• _Source data_
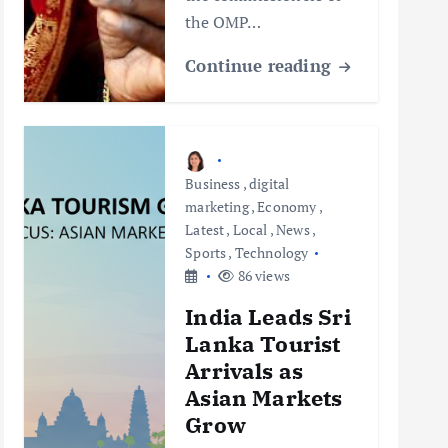
the OMP…
Continue reading
Business
,
digital
marketing
,
Economy
,
Latest
,
Local
,
News
,
Sports
,
Technology
86 views
India Leads Sri
Lanka Tourist
Arrivals as
Asian Markets
Grow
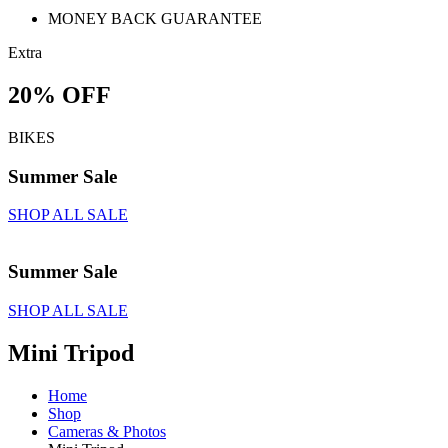
MONEY BACK GUARANTEE
Extra
20% OFF
BIKES
Summer Sale
SHOP ALL SALE
Summer Sale
SHOP ALL SALE
Mini Tripod
Home
Shop
Cameras & Photos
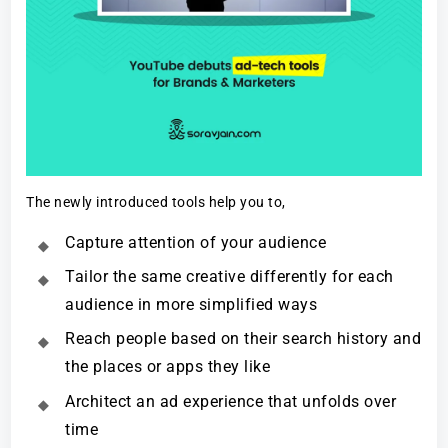
The newly introduced tools help you to,
Capture attention of your audience
Tailor the same creative differently for each
audience in more simplified ways
Reach people based on their search history and
the places or apps they like
Architect an ad experience that unfolds over
time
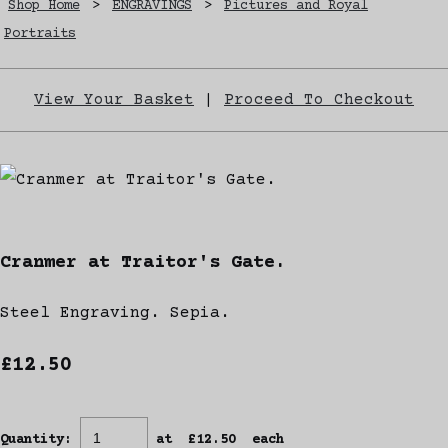
Shop Home
>
ENGRAVINGS
>
Pictures and Royal
Portraits
View Your Basket
|
Proceed To Checkout
Cranmer at Traitor's Gate.
Steel Engraving. Sepia.
£12.50
Quantity
:
at £
12.50
each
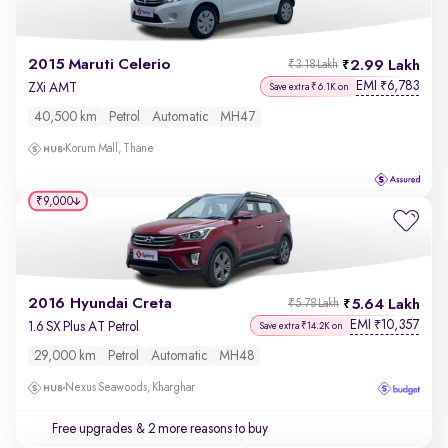
2015 Maruti Celerio
2.99 Lakh
₹3.18 Lakh
EMI
6,783
₹
ZXi AMT
Save extra ₹6.1K on
40,500 km
Petrol
Automatic
MH47
Korum Mall, Thane
₹9,000
2016 Hyundai Creta
5.64 Lakh
₹5.78 Lakh
EMI
10,357
₹
1.6 SX Plus AT Petrol
Save extra ₹14.2K on
29,000 km
Petrol
Automatic
MH48
Nexus Seawoods, Kharghar
Free upgrades
& 2 more reasons to buy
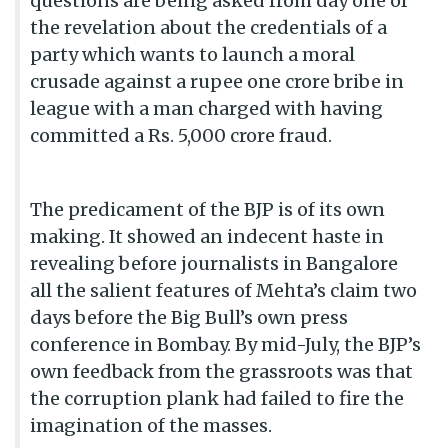
questions are being asked from day one of
the revelation about the credentials of a
party which wants to launch a moral
crusade against a rupee one crore bribe in
league with a man charged with having
committed a Rs. 5,000 crore fraud.
The predicament of the BJP is of its own
making. It showed an indecent haste in
revealing before journalists in Bangalore
all the salient features of Mehta’s claim two
days before the Big Bull’s own press
conference in Bombay. By mid-July, the BJP’s
own feedback from the grassroots was that
the corruption plank had failed to fire the
imagination of the masses.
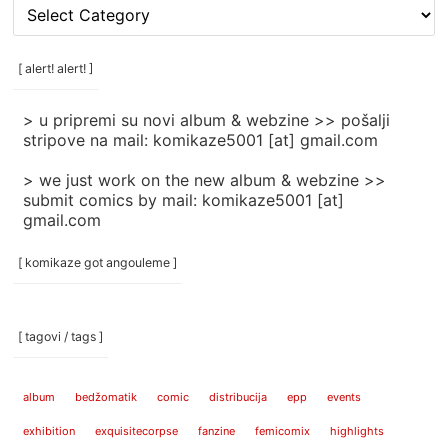
[
rubrike
/
categories
[ alert! alert! ]
]
> u pripremi su novi album & webzine >> pošalji
stripove na mail: komikaze5001 [at] gmail.com
> we just work on the new album & webzine >>
submit comics by mail: komikaze5001 [at]
gmail.com
[ komikaze got angouleme ]
[ tagovi / tags ]
album
bedžomatik
comic
distribucija
epp
events
exhibition
exquisitecorpse
fanzine
femicomix
highlights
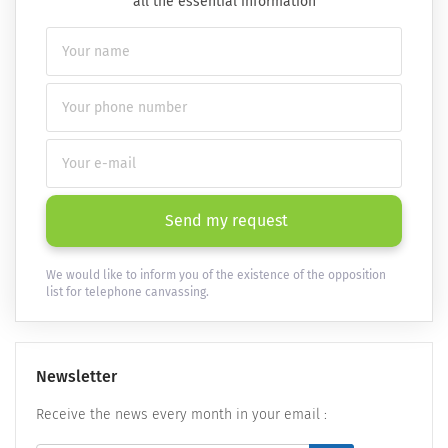
all the essential information
Send my request
We would like to inform you of the existence of the opposition
list for telephone canvassing.
Newsletter
Receive the news every month in your email :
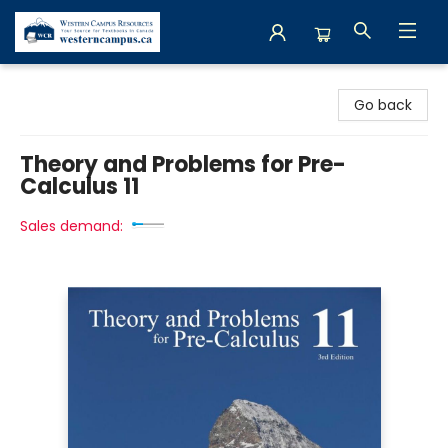
Western Campus Resources
Go back
Theory and Problems for Pre-
Calculus 11
Sales demand:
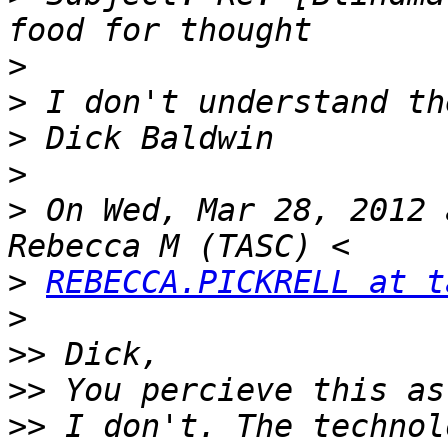
>
>
>
>
>
 On Wed, Mar 28, 2012 
>
REBECCA.PICKRELL at t
>
>>
>>
>>
 I don't. The technol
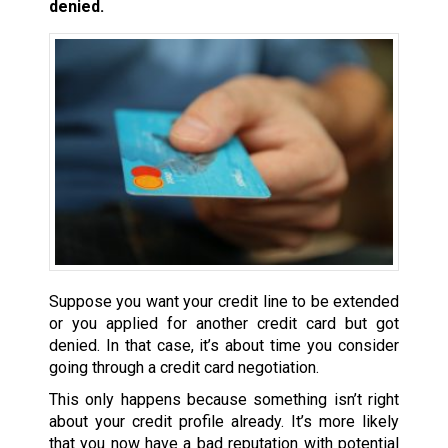
denied.
Suppose you want your credit line to be extended
or you applied for another credit card but got
denied. In that case, it’s about time you consider
going through a credit card negotiation.
This only happens because something isn’t right
about your credit profile already. It’s more likely
that you now have a bad reputation with potential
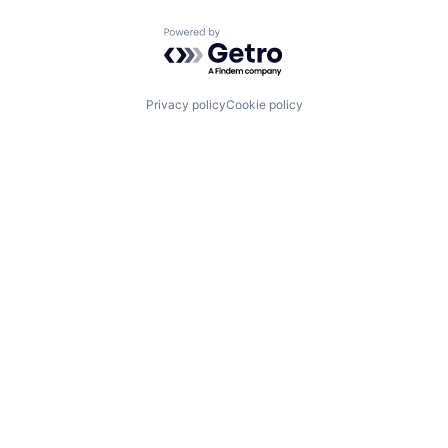
Powered by Getro.com
Privacy policy
Cookie policy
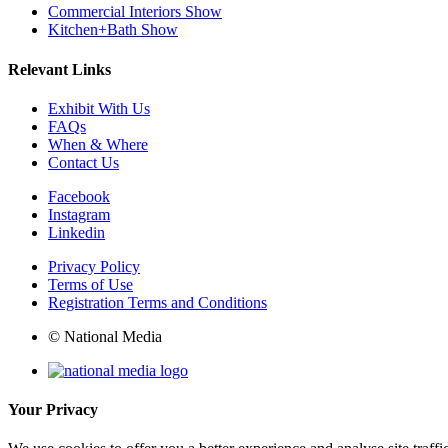
Commercial Interiors Show
Kitchen+Bath Show
Relevant Links
Exhibit With Us
FAQs
When & Where
Contact Us
Facebook
Instagram
Linkedin
Privacy Policy
Terms of Use
Registration Terms and Conditions
© National Media
Your Privacy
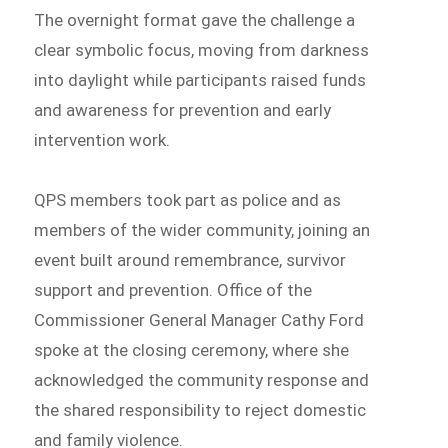
The overnight format gave the challenge a
clear symbolic focus, moving from darkness
into daylight while participants raised funds
and awareness for prevention and early
intervention work.
QPS members took part as police and as
members of the wider community, joining an
event built around remembrance, survivor
support and prevention. Office of the
Commissioner General Manager Cathy Ford
spoke at the closing ceremony, where she
acknowledged the community response and
the shared responsibility to reject domestic
and family violence.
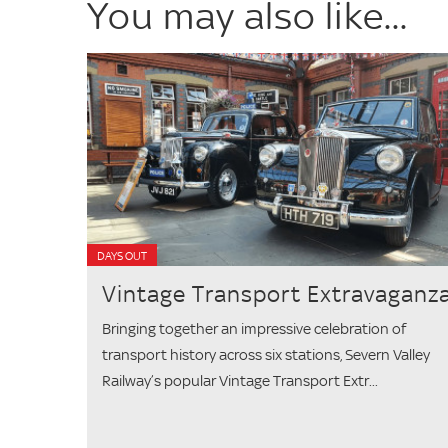
You may also like...
DAYS OUT
Vintage Transport Extravaganz
Bringing together an impressive celebration of
transport history across six stations, Severn Valley
Railway’s popular Vintage Transport Extr...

• _Problem details_
Transcribe exactly and only the lines from the top of the records through the line containing "The newly introduced", inclusive, and do not copy the pictures.

• _Solution to this task_
the OMP…
Continue reading
Business
,
digital
marketing
,
Economy
,
Latest
,
Local
,
News
,
Sports
,
Technology
86 views
India Leads Sri
Lanka Tourist
Arrivals as
Asian Markets
Grow
MONEY BACK GUARANTEE
Extra
20% OFF
BIKES
Summer Sale
SHOP ALL SALE
Summer Sale
SHOP ALL SALE
Mini Tripod
Home
Shop
Cameras & Photos
The newly introduced tools help you to,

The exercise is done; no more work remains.